WHAT TO WORK ON:
Report, as a bare number, how many lines in the data contain "pour".

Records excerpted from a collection
++++++++++++++++++++

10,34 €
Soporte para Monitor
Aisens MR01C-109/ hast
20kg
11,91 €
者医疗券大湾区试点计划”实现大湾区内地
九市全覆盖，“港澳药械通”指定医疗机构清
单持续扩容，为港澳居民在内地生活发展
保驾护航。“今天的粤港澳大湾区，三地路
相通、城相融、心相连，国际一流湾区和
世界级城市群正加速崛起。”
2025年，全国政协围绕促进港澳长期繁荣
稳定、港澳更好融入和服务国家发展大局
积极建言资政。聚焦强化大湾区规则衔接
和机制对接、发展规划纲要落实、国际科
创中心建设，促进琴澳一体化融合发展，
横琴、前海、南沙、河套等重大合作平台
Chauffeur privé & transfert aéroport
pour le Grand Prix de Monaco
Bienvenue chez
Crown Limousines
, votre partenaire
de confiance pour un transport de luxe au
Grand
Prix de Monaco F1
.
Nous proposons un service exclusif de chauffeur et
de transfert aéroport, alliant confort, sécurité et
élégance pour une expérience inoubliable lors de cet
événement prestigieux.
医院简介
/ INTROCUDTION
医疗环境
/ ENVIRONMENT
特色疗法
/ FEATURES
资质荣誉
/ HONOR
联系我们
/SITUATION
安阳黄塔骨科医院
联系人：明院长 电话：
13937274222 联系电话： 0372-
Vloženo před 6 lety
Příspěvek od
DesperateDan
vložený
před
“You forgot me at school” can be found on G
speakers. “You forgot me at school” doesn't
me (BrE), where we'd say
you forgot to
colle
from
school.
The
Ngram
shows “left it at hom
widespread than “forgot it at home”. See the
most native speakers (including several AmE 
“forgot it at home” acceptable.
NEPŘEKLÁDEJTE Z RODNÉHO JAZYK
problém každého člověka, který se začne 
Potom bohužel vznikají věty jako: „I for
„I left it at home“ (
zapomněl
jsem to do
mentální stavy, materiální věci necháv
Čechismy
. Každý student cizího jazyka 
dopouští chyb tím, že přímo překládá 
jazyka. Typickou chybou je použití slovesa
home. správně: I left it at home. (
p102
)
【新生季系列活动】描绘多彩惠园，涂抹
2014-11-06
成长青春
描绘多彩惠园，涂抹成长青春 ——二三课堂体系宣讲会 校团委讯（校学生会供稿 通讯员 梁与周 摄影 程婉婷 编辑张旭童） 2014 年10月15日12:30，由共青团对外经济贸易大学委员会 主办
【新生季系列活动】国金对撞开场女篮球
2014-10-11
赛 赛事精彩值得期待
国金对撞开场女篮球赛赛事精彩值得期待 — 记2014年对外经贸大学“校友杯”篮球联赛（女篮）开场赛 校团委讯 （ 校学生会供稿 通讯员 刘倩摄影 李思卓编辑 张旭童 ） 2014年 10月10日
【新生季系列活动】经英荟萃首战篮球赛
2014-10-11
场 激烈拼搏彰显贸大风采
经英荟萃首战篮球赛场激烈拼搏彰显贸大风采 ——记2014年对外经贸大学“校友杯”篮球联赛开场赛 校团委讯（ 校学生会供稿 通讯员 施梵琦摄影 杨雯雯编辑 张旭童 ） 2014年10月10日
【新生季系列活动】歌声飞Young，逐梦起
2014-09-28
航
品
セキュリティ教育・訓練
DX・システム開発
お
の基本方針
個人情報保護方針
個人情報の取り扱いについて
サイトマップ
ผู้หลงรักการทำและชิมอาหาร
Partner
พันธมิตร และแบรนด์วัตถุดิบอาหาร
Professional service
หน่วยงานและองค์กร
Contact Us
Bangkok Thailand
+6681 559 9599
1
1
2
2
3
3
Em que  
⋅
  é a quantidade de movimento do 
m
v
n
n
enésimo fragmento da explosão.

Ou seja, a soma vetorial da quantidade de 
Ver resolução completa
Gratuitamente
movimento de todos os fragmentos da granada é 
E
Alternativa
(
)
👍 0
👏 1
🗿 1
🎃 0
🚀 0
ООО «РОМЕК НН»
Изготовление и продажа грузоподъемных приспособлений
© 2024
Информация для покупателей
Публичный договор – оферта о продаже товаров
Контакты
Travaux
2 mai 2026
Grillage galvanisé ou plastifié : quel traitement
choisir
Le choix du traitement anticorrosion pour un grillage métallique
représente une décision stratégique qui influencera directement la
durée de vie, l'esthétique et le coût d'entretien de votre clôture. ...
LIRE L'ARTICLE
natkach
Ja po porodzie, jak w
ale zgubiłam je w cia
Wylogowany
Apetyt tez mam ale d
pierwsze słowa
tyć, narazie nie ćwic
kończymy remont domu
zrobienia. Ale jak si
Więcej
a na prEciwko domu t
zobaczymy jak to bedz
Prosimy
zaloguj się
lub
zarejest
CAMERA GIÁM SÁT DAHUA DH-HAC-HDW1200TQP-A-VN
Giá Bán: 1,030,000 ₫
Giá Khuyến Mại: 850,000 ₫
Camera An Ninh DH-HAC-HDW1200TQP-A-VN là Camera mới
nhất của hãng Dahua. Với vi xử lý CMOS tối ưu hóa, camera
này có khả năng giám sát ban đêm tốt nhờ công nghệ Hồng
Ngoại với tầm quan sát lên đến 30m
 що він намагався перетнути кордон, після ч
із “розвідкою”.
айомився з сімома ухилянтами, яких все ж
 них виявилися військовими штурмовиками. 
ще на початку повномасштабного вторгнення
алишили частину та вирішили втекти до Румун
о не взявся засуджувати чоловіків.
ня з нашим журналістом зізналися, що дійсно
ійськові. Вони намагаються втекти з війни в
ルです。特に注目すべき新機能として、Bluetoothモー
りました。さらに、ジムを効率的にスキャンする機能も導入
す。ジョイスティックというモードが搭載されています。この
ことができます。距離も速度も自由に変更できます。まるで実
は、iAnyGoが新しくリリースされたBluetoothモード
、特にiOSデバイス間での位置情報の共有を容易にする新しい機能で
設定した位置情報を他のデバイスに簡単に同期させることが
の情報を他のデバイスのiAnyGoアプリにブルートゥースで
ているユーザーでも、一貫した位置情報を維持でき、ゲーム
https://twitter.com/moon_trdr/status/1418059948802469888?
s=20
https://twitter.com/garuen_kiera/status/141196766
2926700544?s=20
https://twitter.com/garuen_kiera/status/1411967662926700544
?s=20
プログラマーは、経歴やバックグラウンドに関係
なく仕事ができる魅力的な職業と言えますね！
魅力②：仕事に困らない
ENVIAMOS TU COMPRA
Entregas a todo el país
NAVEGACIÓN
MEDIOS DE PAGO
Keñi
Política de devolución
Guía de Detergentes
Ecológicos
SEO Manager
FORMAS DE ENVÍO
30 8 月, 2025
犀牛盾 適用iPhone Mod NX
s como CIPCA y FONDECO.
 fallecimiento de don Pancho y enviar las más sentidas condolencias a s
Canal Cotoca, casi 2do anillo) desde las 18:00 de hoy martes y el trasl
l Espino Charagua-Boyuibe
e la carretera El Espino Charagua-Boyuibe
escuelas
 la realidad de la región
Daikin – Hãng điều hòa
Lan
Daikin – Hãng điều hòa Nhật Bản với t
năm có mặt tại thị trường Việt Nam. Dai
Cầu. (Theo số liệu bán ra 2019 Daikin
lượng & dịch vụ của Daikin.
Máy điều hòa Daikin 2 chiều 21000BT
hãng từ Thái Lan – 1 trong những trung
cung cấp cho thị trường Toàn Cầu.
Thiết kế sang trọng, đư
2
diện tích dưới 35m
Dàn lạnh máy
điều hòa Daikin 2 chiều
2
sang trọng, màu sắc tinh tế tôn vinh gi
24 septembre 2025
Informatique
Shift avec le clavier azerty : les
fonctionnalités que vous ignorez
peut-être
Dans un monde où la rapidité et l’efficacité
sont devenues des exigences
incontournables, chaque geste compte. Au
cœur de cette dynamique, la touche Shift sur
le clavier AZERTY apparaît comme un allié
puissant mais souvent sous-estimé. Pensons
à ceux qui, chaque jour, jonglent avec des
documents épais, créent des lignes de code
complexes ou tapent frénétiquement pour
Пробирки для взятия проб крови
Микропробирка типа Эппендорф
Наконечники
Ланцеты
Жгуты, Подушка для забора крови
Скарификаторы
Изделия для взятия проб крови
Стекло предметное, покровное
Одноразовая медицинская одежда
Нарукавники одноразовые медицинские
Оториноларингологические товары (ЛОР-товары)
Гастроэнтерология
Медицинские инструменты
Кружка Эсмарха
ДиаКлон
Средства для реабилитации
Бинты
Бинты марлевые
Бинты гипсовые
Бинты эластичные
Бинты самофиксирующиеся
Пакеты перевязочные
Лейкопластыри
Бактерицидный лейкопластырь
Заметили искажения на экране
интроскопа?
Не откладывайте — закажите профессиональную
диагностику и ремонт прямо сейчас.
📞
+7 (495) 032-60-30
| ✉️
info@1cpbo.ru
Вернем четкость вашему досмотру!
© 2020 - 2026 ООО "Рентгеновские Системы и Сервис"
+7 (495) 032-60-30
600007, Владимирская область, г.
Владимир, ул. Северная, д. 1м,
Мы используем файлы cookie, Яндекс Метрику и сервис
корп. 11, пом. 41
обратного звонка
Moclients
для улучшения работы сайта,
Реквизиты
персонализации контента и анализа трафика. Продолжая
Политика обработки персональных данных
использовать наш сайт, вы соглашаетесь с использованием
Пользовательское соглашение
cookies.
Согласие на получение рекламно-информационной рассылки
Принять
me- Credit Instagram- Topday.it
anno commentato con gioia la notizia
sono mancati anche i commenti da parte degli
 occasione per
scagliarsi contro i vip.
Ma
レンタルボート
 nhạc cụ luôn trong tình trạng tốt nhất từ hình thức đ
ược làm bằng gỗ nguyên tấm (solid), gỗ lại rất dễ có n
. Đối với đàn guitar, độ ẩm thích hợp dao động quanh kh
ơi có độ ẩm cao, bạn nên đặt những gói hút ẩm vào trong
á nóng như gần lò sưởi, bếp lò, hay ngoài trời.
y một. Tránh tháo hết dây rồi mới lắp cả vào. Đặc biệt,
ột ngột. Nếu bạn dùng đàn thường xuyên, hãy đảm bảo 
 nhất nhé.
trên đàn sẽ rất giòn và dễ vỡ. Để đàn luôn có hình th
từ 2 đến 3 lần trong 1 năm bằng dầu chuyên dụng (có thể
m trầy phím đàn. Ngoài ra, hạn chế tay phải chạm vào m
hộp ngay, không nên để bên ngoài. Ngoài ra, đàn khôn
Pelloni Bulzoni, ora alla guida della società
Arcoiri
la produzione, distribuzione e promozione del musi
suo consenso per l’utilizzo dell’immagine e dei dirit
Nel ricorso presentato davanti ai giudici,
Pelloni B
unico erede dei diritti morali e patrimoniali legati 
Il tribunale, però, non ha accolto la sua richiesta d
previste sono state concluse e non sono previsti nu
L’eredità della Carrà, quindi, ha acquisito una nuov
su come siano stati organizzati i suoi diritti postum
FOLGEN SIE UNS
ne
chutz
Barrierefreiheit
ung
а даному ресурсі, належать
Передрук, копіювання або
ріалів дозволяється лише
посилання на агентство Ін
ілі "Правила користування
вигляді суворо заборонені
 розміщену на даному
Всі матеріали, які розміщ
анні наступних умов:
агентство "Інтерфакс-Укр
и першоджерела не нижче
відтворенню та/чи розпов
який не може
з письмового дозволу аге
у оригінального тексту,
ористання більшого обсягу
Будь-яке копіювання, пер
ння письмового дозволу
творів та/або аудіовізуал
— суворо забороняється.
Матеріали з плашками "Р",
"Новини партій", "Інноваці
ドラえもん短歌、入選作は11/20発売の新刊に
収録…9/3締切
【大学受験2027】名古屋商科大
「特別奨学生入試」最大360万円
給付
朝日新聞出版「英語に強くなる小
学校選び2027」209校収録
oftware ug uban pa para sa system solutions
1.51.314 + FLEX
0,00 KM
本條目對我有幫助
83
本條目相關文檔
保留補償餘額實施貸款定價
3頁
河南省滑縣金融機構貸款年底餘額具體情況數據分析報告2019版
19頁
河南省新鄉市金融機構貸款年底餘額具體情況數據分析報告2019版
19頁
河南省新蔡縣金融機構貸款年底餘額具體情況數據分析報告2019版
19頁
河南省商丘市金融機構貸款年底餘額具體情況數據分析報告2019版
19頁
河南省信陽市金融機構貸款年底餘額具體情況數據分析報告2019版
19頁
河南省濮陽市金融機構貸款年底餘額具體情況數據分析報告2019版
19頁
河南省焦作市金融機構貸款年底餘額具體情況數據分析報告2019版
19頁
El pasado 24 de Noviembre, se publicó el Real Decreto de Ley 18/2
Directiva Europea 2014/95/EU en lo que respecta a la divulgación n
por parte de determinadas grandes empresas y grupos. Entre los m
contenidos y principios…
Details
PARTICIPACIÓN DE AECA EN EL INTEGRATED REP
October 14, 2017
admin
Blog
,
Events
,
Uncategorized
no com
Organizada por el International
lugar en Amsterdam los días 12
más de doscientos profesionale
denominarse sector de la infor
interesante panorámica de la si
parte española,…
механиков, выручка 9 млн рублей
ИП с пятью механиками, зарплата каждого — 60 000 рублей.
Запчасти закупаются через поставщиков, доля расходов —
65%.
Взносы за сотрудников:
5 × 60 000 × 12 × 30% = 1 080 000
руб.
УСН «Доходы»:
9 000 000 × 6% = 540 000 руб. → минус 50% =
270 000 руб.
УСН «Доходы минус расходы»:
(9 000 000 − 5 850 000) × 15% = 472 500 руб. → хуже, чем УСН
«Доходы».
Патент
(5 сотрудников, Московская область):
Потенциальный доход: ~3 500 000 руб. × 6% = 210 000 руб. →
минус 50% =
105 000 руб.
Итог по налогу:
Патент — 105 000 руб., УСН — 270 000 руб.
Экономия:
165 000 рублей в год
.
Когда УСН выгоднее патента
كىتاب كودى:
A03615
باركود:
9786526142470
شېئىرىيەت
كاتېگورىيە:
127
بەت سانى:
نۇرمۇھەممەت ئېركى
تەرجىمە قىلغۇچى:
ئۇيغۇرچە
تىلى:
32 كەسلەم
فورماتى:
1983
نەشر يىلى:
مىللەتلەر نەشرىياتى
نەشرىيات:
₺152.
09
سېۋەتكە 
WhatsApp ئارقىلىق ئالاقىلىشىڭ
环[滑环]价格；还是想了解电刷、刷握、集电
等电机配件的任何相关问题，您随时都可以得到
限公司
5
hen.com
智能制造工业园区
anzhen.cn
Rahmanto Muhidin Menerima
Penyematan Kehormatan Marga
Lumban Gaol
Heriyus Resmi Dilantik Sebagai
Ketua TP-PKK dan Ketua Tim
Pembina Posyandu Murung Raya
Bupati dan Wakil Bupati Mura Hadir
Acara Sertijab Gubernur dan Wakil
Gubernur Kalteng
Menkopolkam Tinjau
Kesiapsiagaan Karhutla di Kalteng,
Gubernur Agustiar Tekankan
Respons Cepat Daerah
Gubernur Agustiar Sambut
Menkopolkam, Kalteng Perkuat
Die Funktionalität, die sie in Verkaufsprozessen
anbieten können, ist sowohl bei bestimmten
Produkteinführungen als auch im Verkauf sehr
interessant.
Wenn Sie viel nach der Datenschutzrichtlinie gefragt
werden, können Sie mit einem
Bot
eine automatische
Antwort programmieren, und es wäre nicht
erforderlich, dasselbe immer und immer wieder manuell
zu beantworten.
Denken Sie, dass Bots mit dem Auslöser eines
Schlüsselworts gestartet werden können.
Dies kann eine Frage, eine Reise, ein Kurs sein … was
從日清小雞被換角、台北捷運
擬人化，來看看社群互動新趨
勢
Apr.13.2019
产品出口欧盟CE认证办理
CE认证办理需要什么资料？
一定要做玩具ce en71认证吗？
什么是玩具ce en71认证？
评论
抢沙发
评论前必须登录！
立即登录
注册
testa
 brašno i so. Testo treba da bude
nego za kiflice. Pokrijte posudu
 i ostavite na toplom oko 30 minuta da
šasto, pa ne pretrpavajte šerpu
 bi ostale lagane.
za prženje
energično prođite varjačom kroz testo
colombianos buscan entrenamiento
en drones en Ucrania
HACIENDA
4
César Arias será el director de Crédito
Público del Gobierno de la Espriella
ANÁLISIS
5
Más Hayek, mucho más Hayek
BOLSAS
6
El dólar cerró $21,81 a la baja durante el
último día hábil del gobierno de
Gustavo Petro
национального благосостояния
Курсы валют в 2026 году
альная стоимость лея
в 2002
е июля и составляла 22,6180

++++++++++++++++++++

TASK ANSWER:
5